As said above, the workaround is removing the <boot dev='hd' /> line and add <boot order="..." /> lines to each <disk> nodes. For old seabios it is also necessary to change the boot disk's "unit='...'" to "unit='0'".

Reassigning to virt-manager for further investigation.

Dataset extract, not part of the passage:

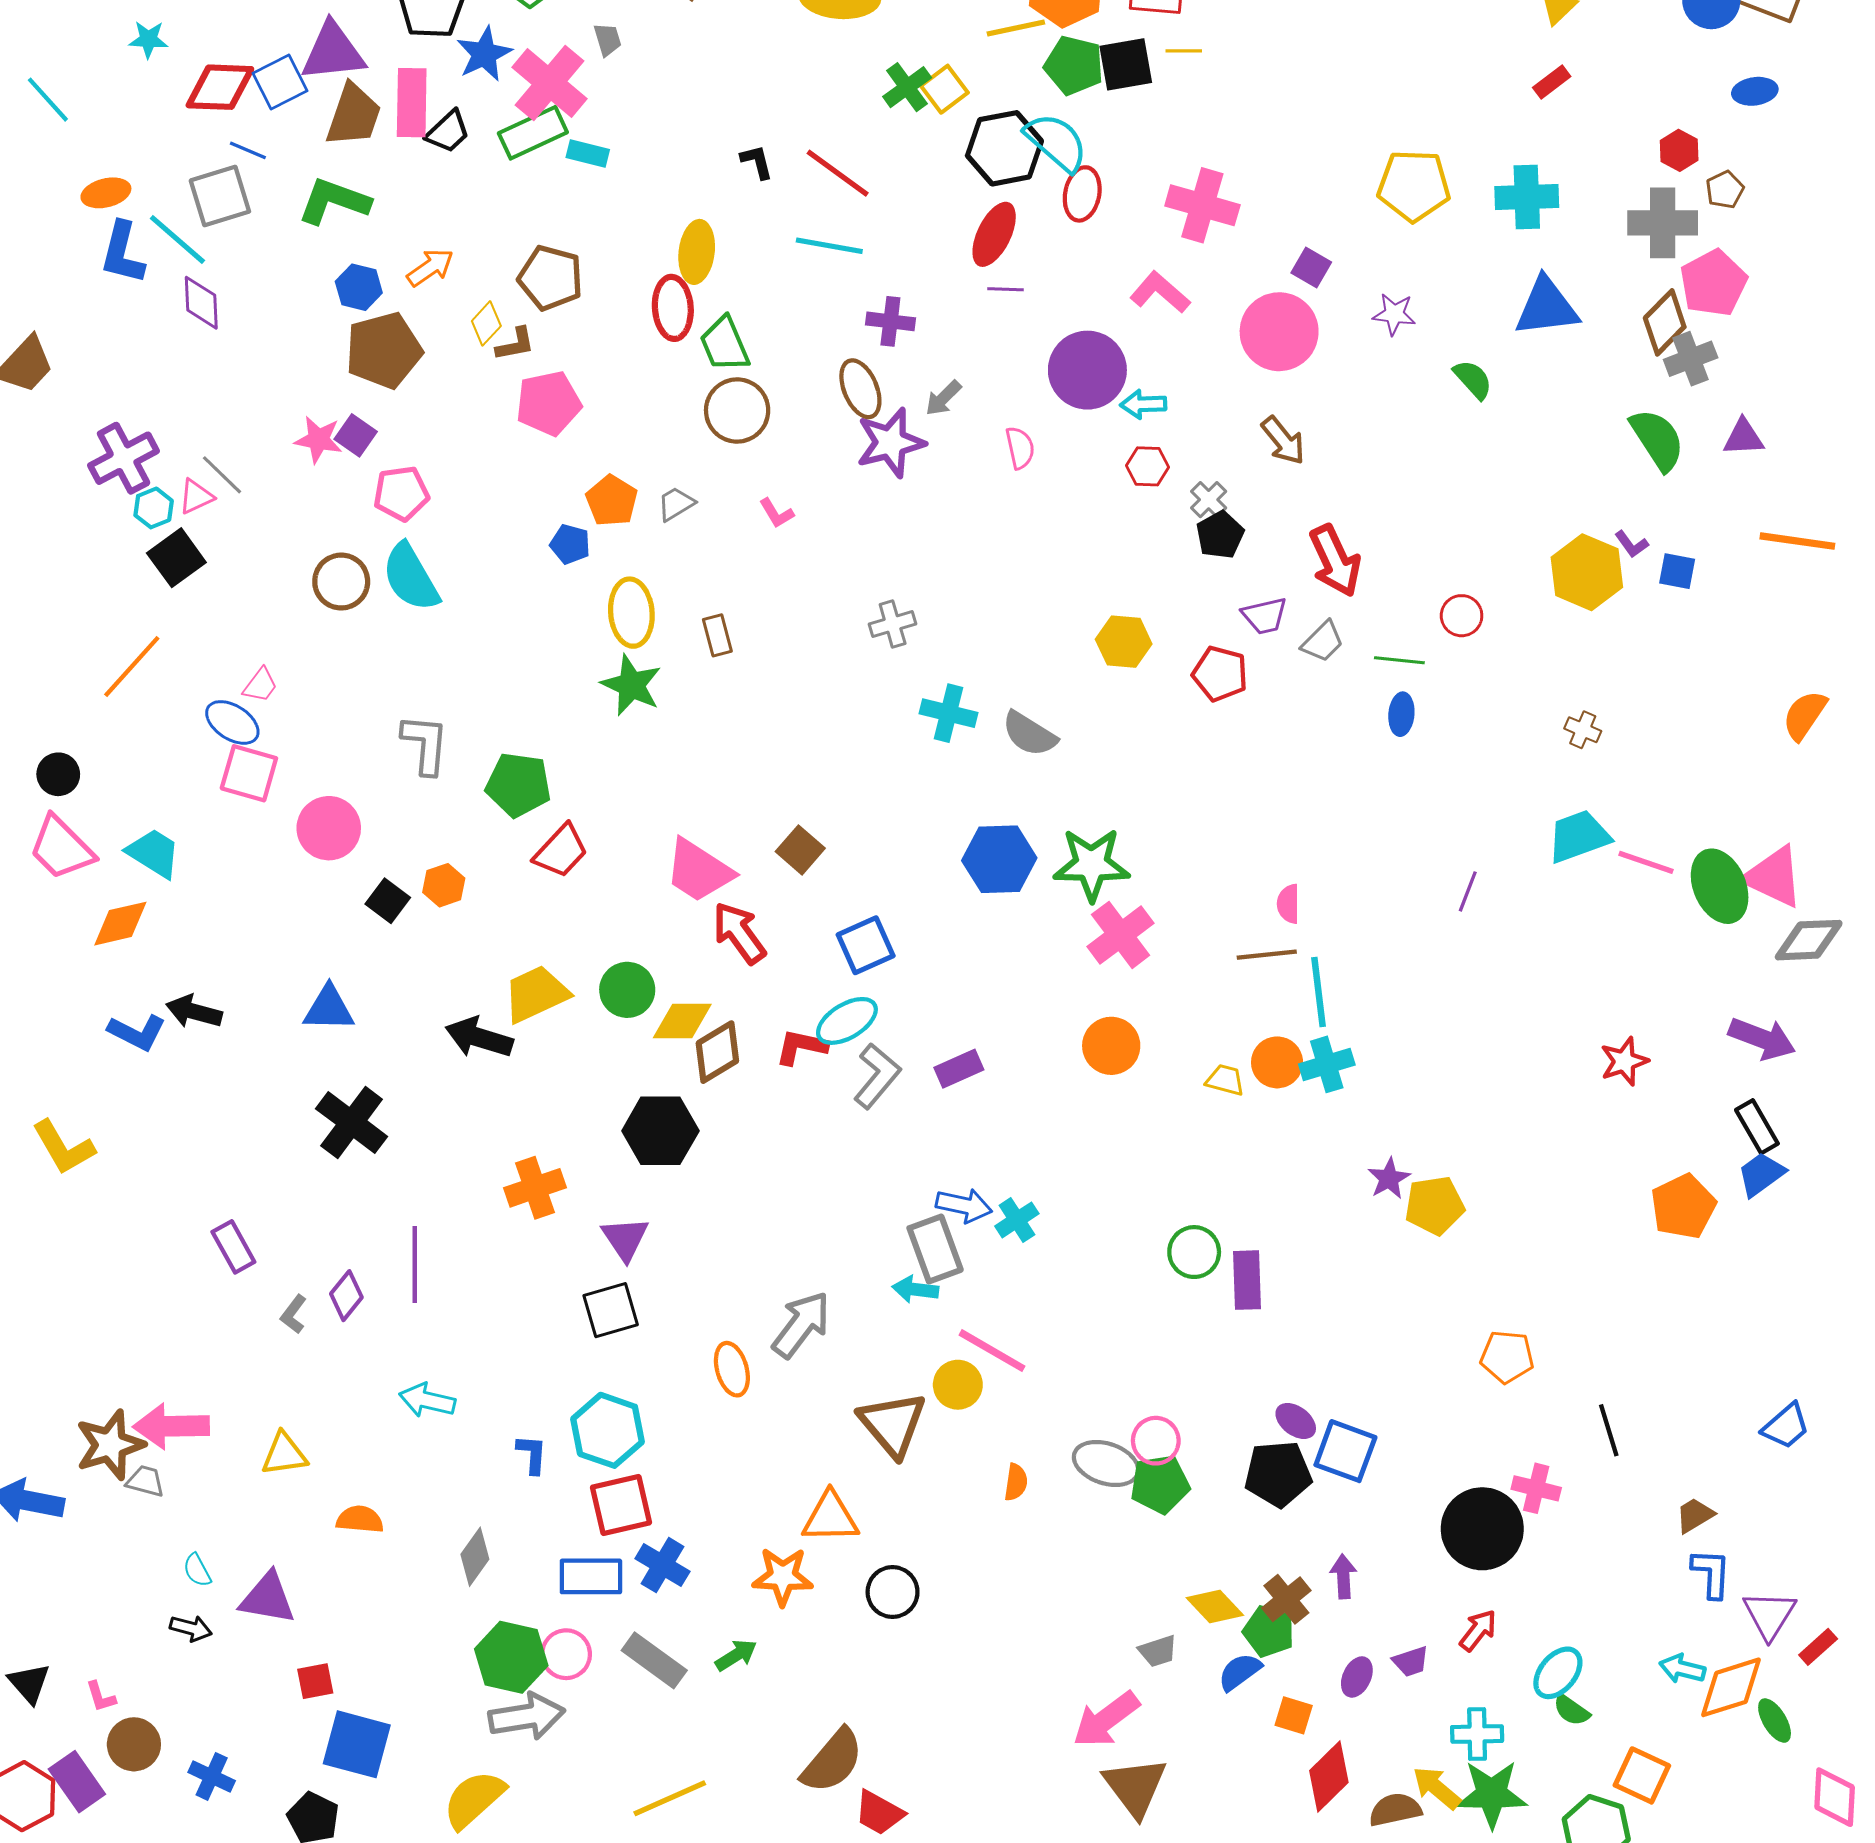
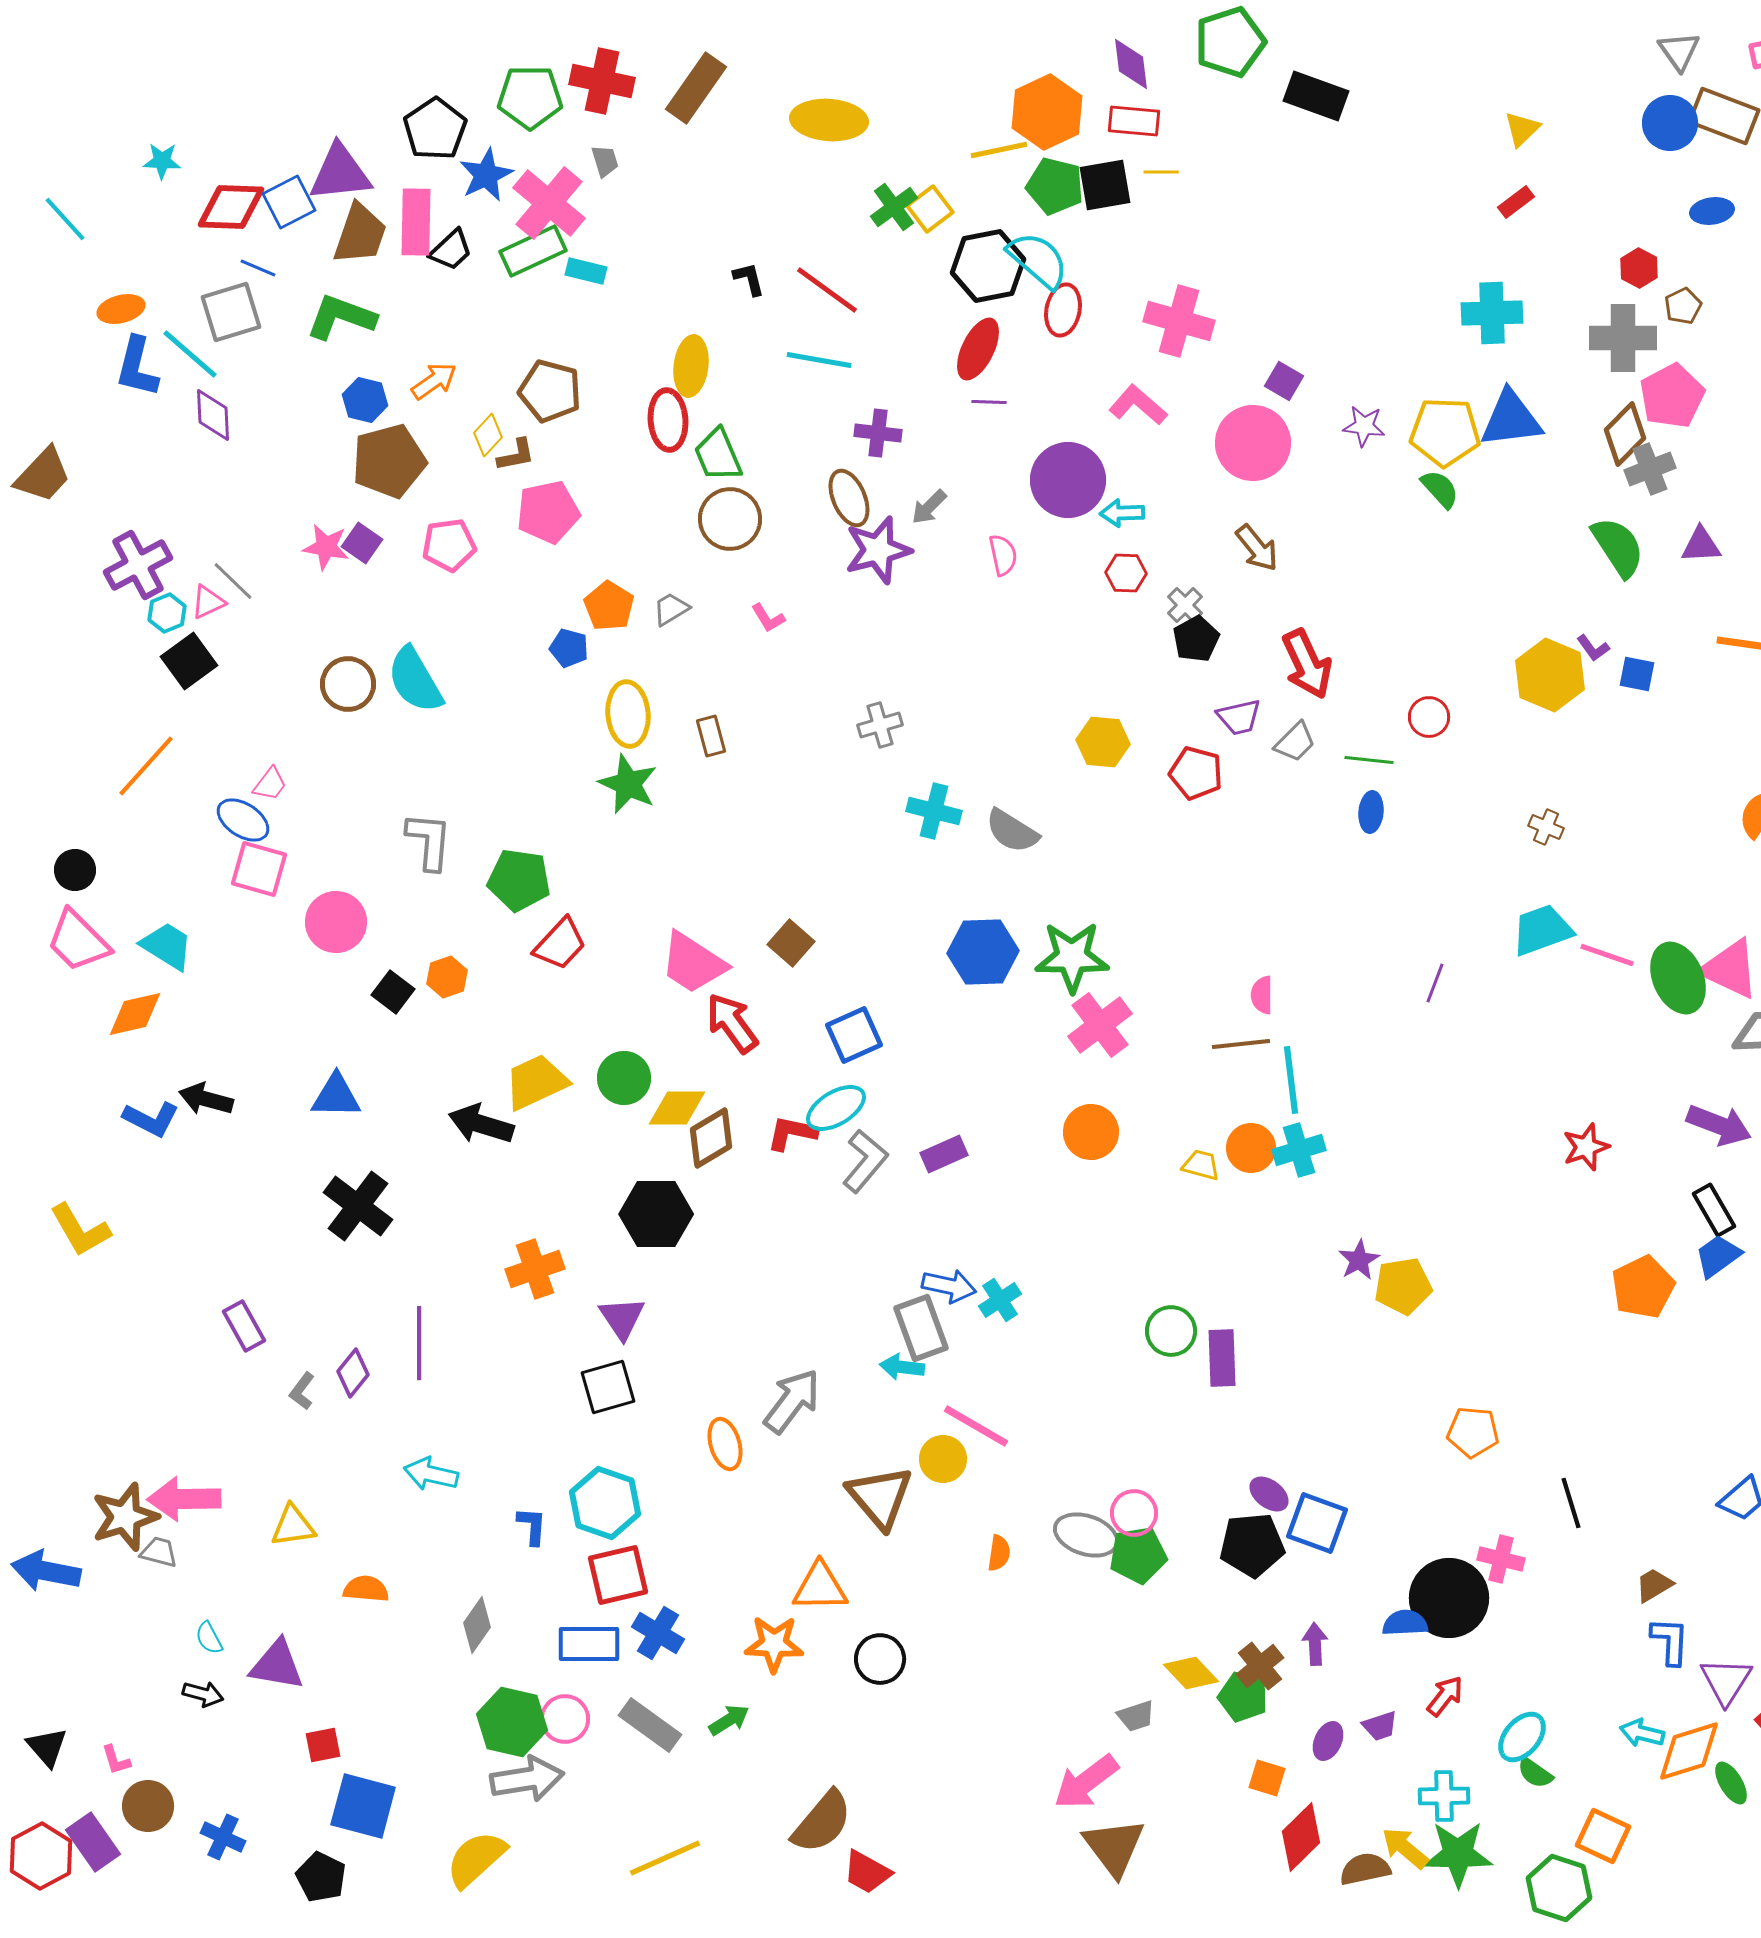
yellow pentagon: (1414, 186) -> (1445, 432), moved
pink pentagon: (401, 493) -> (449, 545), moved
blue semicircle: (1240, 1672) -> (1405, 1623), moved, turned 33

Comment 10 Sam Yangsao 2017-08-21 14:14:32 UTC
(In reply to CongLi from comment #7)
> (In reply to Sam Yangsao from comment #5)
> > Just verified this occurs in RHV 4.1, and the workaround addresses this same
> > issue, please test there as well.
> 
> Could you reproduce this problem with ide drive for the boot disk?
> 
> If yes, please help provide your qemu, seabios, libvirt and virt-manager
> versions, I will have a try.
> 
> Thanks.
> 
> > Let me know if you need packaging info and if I should file a separate bz.
> > 
> > Thanks much.

Original first disk was virtio-scsi.  I added a second disk that was also virtio-scsi to test disk mirroring.  When I de-activated the first disk and attempted to boot off the second disk, it failed.  Changed the second disk to "ide", the OS booted up fine.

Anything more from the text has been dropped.